Nucleic Acids Res. 1989 May 25;17(10):3757-62. doi: 10.1093/nar/17.10.3757.
Inspection of the structure of the C-terminal domain of ribosomal protein L7/L12 (1) reveals a helix-turn-helix motif similar to the one found in many DNA-binding regulatory proteins (2-5). The 19 alpha-carbon atoms of the L7/L12 alpha-helices superimpose on the DNA binding helices of CAP and cro with root-mean-square distances between corresponding alpha carbons of 1.45 and 1.55 A, respectively. These helices in L7/L12 are within a patch of highly conserved residues on the surface of L7/L12 whose role is as yet uncertain. We raise the possibility that they may constitute a binding site for nucleic acids, most probably RNA. Consistent with this hypothesis are calculations of the electrostatic charge potential surrounding the protein, which show a region of positive potential centered on the first of these helices.

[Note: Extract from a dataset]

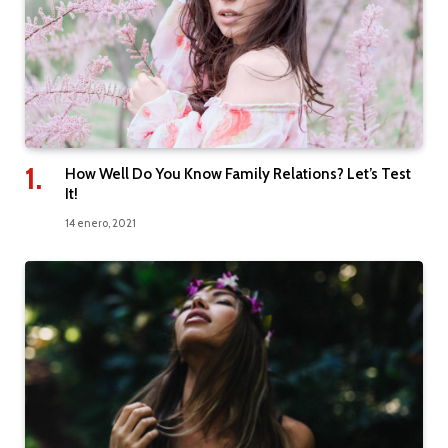
How Well Do You Know Family Relations? Let’s Test
It!
14 enero, 2021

对核糖体蛋白L7/L12 C末端结构域的检查(1)发现了一种螺旋-转角-螺旋基序,类似于在许多DNA结合调节蛋白中发现的基序(2-5)。L7/L12 α螺旋的19个α碳原子分别与CAP和cro的DNA结合螺旋重叠,相应α碳原子之间的均方根距离分别为1.45 Å和1.55 Å。L7/L12中的这些螺旋位于L7/L12表面高度保守的残基区域内,其作用尚不确定。我们提出它们可能构成核酸结合位点的可能性,很可能是RNA。围绕该蛋白的静电荷电势计算结果与这一假设一致,计算结果显示以这些螺旋中的第一个为中心的正电势区域。